Goix, Nicolas, Sabourin, Anne, Clémençon, Stéphan

Extremes play a special role in Anomaly Detection. Beyond inference and simulation purposes, probabilistic tools borrowed from Extreme Value Theory (EVT), such as the angular measure, can also be used to design novel statistical learning methods for Anomaly Detection/ranking. This paper proposes a new algorithm based on multivariate EVT to learn how to rank observations in a high dimensional space with respect to their degree of 'abnormality'. The procedure relies on an original dimension-reduction technique in the extreme domain that possibly produces a sparse representation of multivariate extremes and allows to gain insight into the dependence structure thereof, escaping the curse of dimensionality. The representation output by the unsupervised methodology we propose here can be combined with any Anomaly Detection technique tailored to non-extreme data. As it performs linearly with the dimension and almost linearly in the data (in O(dn log n)), it fits to large scale problems. The approach in this paper is novel in that EVT has never been used in its multivariate version in the field of Anomaly Detection. Illustrative experimental results provide strong empirical evidence of the relevance of our approach.

Goix, Nicolas, Sabourin, Anne, Clémençon, Stéphan

Capturing the dependence structure of multivariate extreme events is a major concern in many fields involving the management of risks stemming from multiple sources, e.g. portfolio monitoring, insurance, environmental risk management and anomaly detection. One convenient (non-parametric) characterization of extremal dependence in the framework of multivariate Extreme Value Theory (EVT) is the angular measure, which provides direct information about the probable 'directions' of extremes, that is, the relative contribution of each feature/coordinate of the 'largest' observations. Modeling the angular measure in high dimensional problems is a major challenge for the multivariate analysis of rare events. The present paper proposes a novel methodology aiming at exhibiting a sparsity pattern within the dependence structure of extremes. This is done by estimating the amount of mass spread by the angular measure on representative sets of directions, corresponding to specific sub-cones of $R^d\_+$. This dimension reduction technique paves the way towards scaling up existing multivariate EVT methods. Beyond a non-asymptotic study providing a theoretical validity framework for our method, we propose as a direct application a --first-- anomaly detection algorithm based on multivariate EVT. This algorithm builds a sparse 'normal profile' of extreme behaviours, to be confronted with new (possibly abnormal) extreme observations. Illustrative experimental results provide strong empirical evidence of the relevance of our approach.

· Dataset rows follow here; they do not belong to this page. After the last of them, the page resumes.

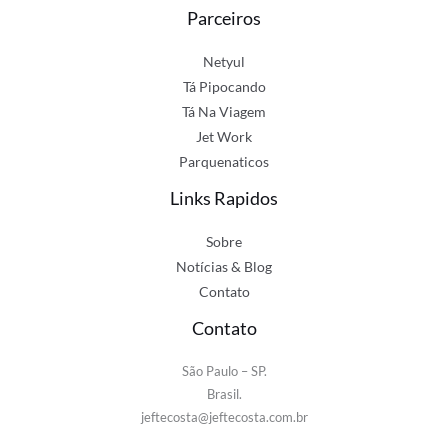
Parceiros
Netyul
Tá Pipocando
Tá Na Viagem
Jet Work
Parquenaticos
Links Rapidos
Sobre
Notícias & Blog
Contato
Contato
São Paulo – SP.
Brasil.
jeftecosta@jeftecosta.com.br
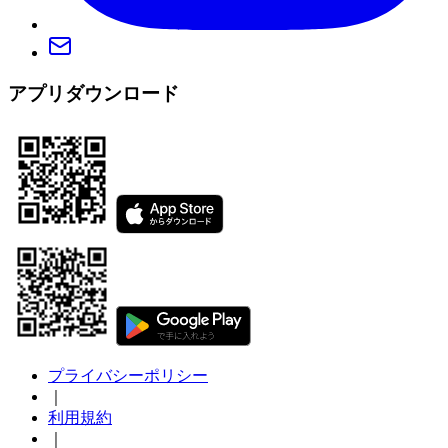
アプリダウンロード
プライバシーポリシー
｜
利用規約
｜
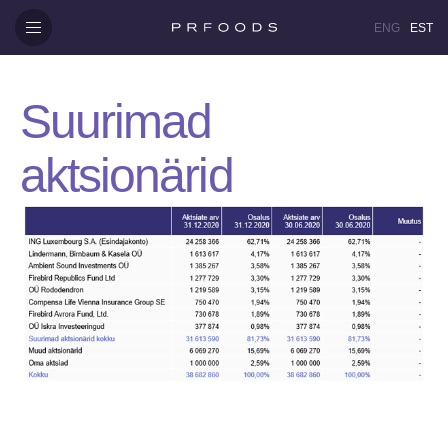
ENG
EST
Suurimad
aktsionärid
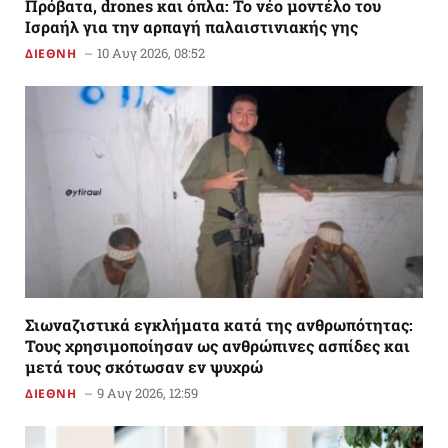
Πρόβατα, drones και όπλα: Το νέο μοντέλο του
Ισραήλ για την αρπαγή παλαιστινιακής γης
10 Αυγ 2026, 08:52
ΔΙΕΘΝΗ
Σιωναζιστικά εγκλήματα κατά της ανθρωπότητας:
Τους χρησιμοποίησαν ως ανθρώπινες ασπίδες και
μετά τους σκότωσαν εν ψυχρώ
9 Αυγ 2026, 12:59
ΔΙΕΘΝΗ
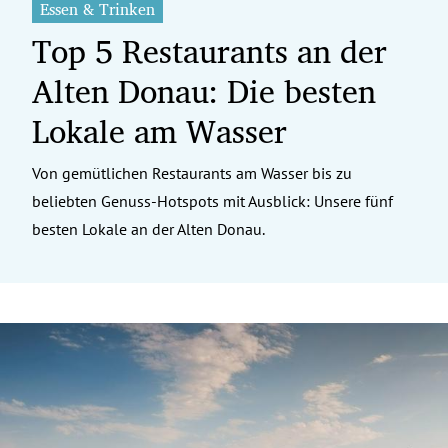
Essen & Trinken
Top 5 Restaurants an der
Alten Donau: Die besten
Lokale am Wasser
Von gemütlichen Restaurants am Wasser bis zu
beliebten Genuss-Hotspots mit Ausblick: Unsere fünf
besten Lokale an der Alten Donau.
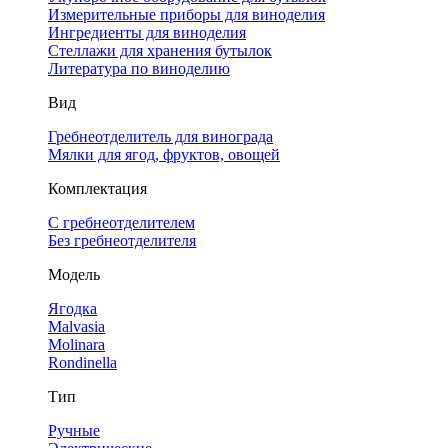
Измерительные приборы для виноделия
Ингредиенты для виноделия
Стеллажи для хранения бутылок
Литература по виноделию
Вид
Гребнеотделитель для винограда
Мялки для ягод, фруктов, овощей
Комплектация
С гребнеотделителем
Без гребнеотделителя
Модель
Ягодка
Malvasia
Molinara
Rondinella
Тип
Ручные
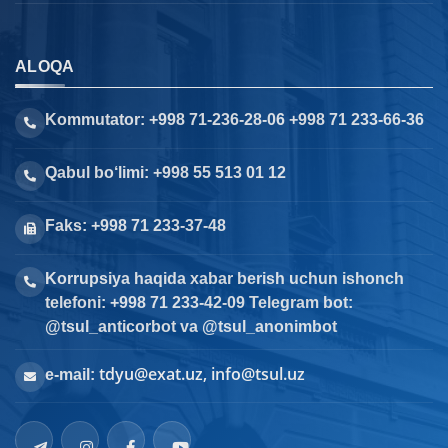
ALOQA
Kommutator: +998 71-236-28-06 +998 71 233-66-36
Qabul bo‘limi: +998 55 513 01 12
Faks: +998 71 233-37-48
Korrupsiya haqida xabar berish uchun ishonch
telefoni: +998 71 233-42-09 Telegram bot:
@tsul_anticorbot va @tsul_anonimbot
tdyu@exat.uz, info@tsul.uz
e-mail:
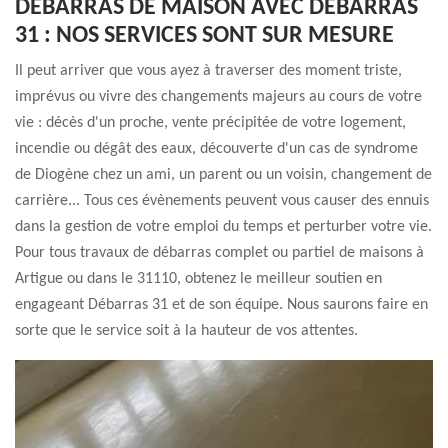
DÉBARRAS DE MAISON AVEC DÉBARRAS
31 : NOS SERVICES SONT SUR MESURE
Il peut arriver que vous ayez à traverser des moment triste,
imprévus ou vivre des changements majeurs au cours de votre
vie : décès d'un proche, vente précipitée de votre logement,
incendie ou dégât des eaux, découverte d'un cas de syndrome
de Diogène chez un ami, un parent ou un voisin, changement de
carrière... Tous ces évènements peuvent vous causer des ennuis
dans la gestion de votre emploi du temps et perturber votre vie.
Pour tous travaux de débarras complet ou partiel de maisons à
Artigue ou dans le 31110, obtenez le meilleur soutien en
engageant Débarras 31 et de son équipe. Nous saurons faire en
sorte que le service soit à la hauteur de vos attentes.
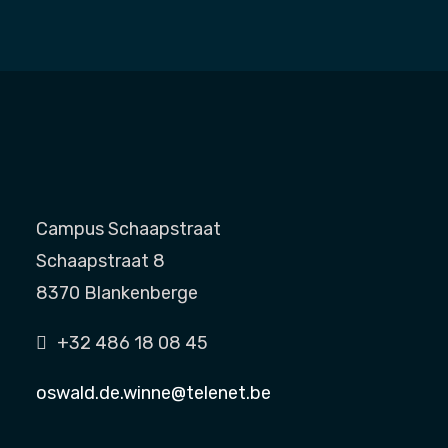
Campus Schaapstraat
Schaapstraat 8
8370 Blankenberge
+32 486 18 08 45
oswald.de.winne@telenet.be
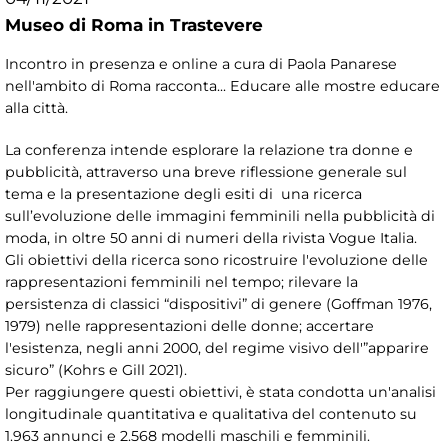
Museo di Roma in Trastevere
Incontro in presenza e online a cura di Paola Panarese
nell'ambito di Roma racconta... Educare alle mostre educare
alla città.
La conferenza intende esplorare la relazione tra donne e
pubblicità, attraverso una breve riflessione generale sul
tema e la presentazione degli esiti di una ricerca
sull’evoluzione delle immagini femminili nella pubblicità di
moda, in oltre 50 anni di numeri della rivista Vogue Italia.
Gli obiettivi della ricerca sono ricostruire l'evoluzione delle
rappresentazioni femminili nel tempo; rilevare la
persistenza di classici “dispositivi” di genere (Goffman 1976,
1979) nelle rappresentazioni delle donne; accertare
l'esistenza, negli anni 2000, del regime visivo dell'”apparire
sicuro” (Kohrs e Gill 2021).
Per raggiungere questi obiettivi, è stata condotta un'analisi
longitudinale quantitativa e qualitativa del contenuto su
1.963 annunci e 2.568 modelli maschili e femminili.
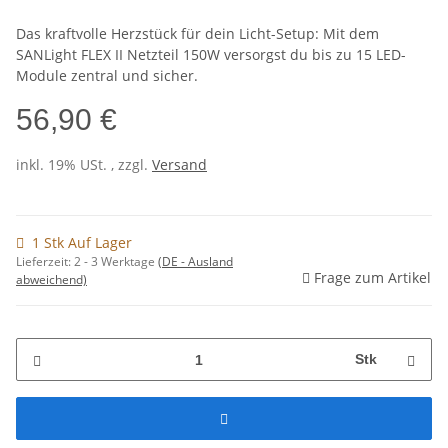
Das kraftvolle Herzstück für dein Licht-Setup: Mit dem
SANLight FLEX II Netzteil 150W versorgst du bis zu 15 LED-
Module zentral und sicher.
56,90 €
inkl. 19% USt. , zzgl.
Versand
1 Stk Auf Lager
Lieferzeit:
2 - 3 Werktage
(DE - Ausland
Frage zum Artikel
abweichend)
Stk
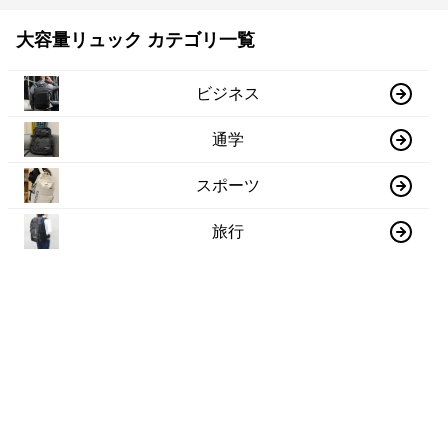
大容量リュック カテゴリ一覧
ビジネス
通学
スポーツ
旅行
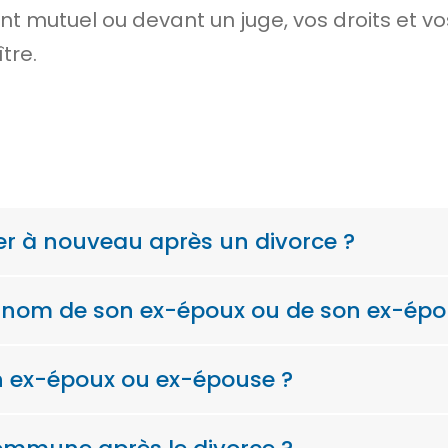
t mutuel ou devant un juge, vos droits et v
tre.
er à nouveau après un divorce ?
le nom de son ex-époux ou de son ex-épo
on ex-époux ou ex-épouse ?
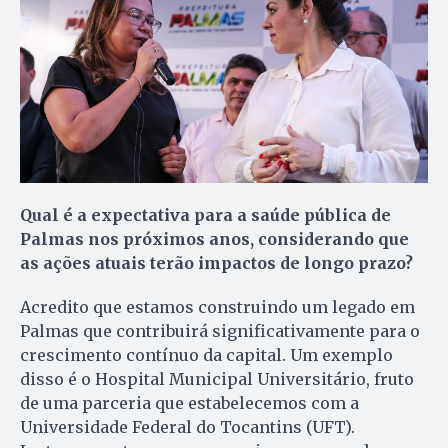
Qual é a expectativa para a saúde pública de
Palmas nos próximos anos, considerando que
as ações atuais terão impactos de longo prazo?
Acredito que estamos construindo um legado em
Palmas que contribuirá significativamente para o
crescimento contínuo da capital. Um exemplo
disso é o Hospital Municipal Universitário, fruto
de uma parceria que estabelecemos com a
Universidade Federal do Tocantins (UFT).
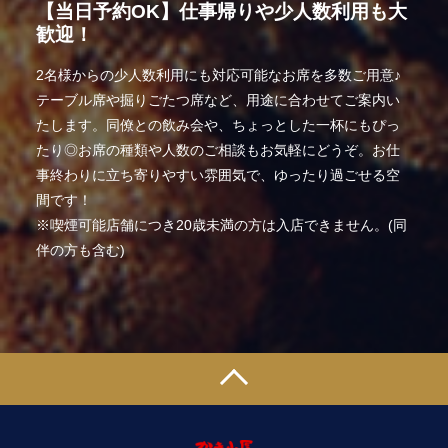
【当日予約OK】仕事帰りや少人数利用も大
歓迎！
2名様からの少人数利用にも対応可能なお席を多数ご用意♪
テーブル席や掘りごたつ席など、用途に合わせてご案内い
たします。同僚との飲み会や、ちょっとした一杯にもぴっ
たり◎お席の種類や人数のご相談もお気軽にどうぞ。お仕
事終わりに立ち寄りやすい雰囲気で、ゆったり過ごせる空
間です！
※喫煙可能店舗につき20歳未満の方は入店できません。(同
伴の方も含む)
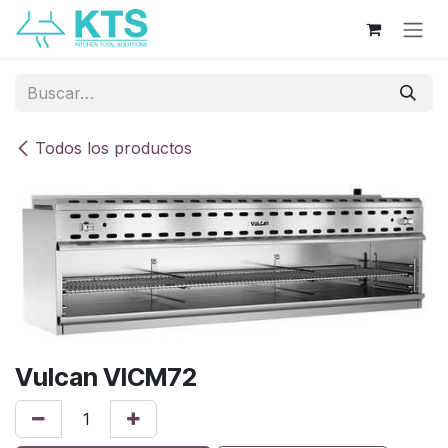
Ir al contenido
Todos los productos
Vulcan VICM72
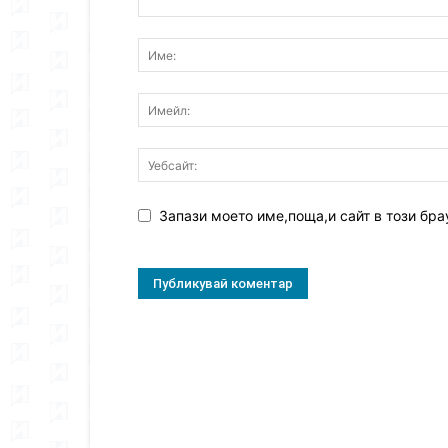
Запази моето име,поща,и сайт в този бра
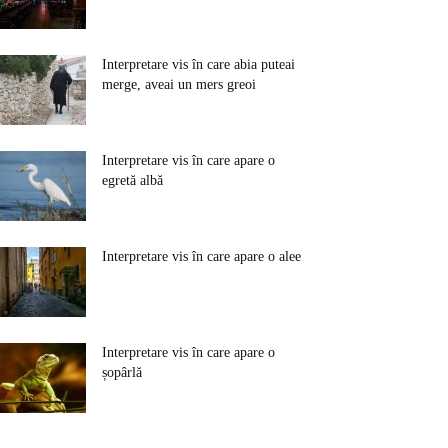
Interpretare vis în care abia puteai
merge, aveai un mers greoi
Interpretare vis în care apare o
egretă albă
Interpretare vis în care apare o alee
Interpretare vis în care apare o
șopârlă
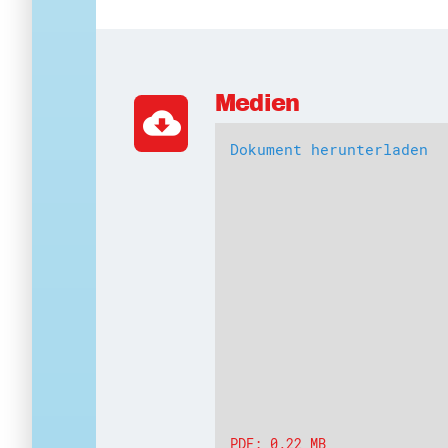
Medien
cloud_download
Dokument herunterladen
PDF: 0.22 MB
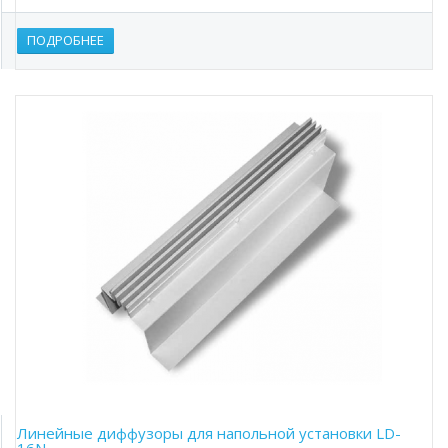
ПОДРОБНЕЕ
Линейные диффузоры для напoльнoй ycтaнoвки LD-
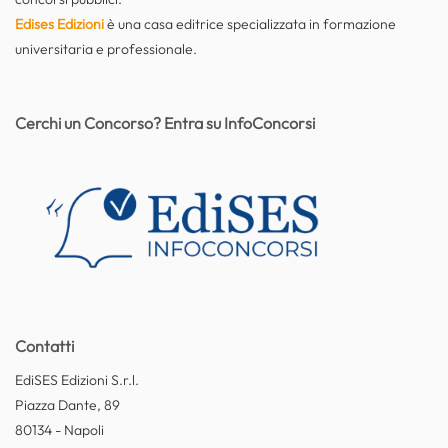
Edises Edizioni
è una casa editrice specializzata in formazione
universitaria e professionale.
Cerchi un Concorso? Entra su InfoConcorsi
Contatti
EdiSES Edizioni S.r.l.
Piazza Dante, 89
80134 - Napoli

Goix, Nicolas, Sabourin, Anne, Clémençon, Stéphan

Learning how to rank multivariate unlabeled observations depending on their degree of abnormality/novelty is a crucial problem in a wide range of applications. In practice, it generally consists in building a real valued "scoring" function on the feature space so as to quantify to which extent observations should be considered as abnormal. In the 1-d situation, measurements are generally considered as "abnormal" when they are remote from central measures such as the mean or the median. Anomaly detection then relies on tail analysis of the variable of interest. Extensions to the multivariate setting are far from straightforward and it is precisely the main purpose of this paper to introduce a novel and convenient (functional) criterion for measuring the performance of a scoring function regarding the anomaly ranking task, referred to as the Excess-Mass curve (EM curve). In addition, an adaptive algorithm for building a scoring function based on unlabeled data X1 , . . . , Xn with a nearly optimal EM is proposed and is analyzed from a statistical perspective.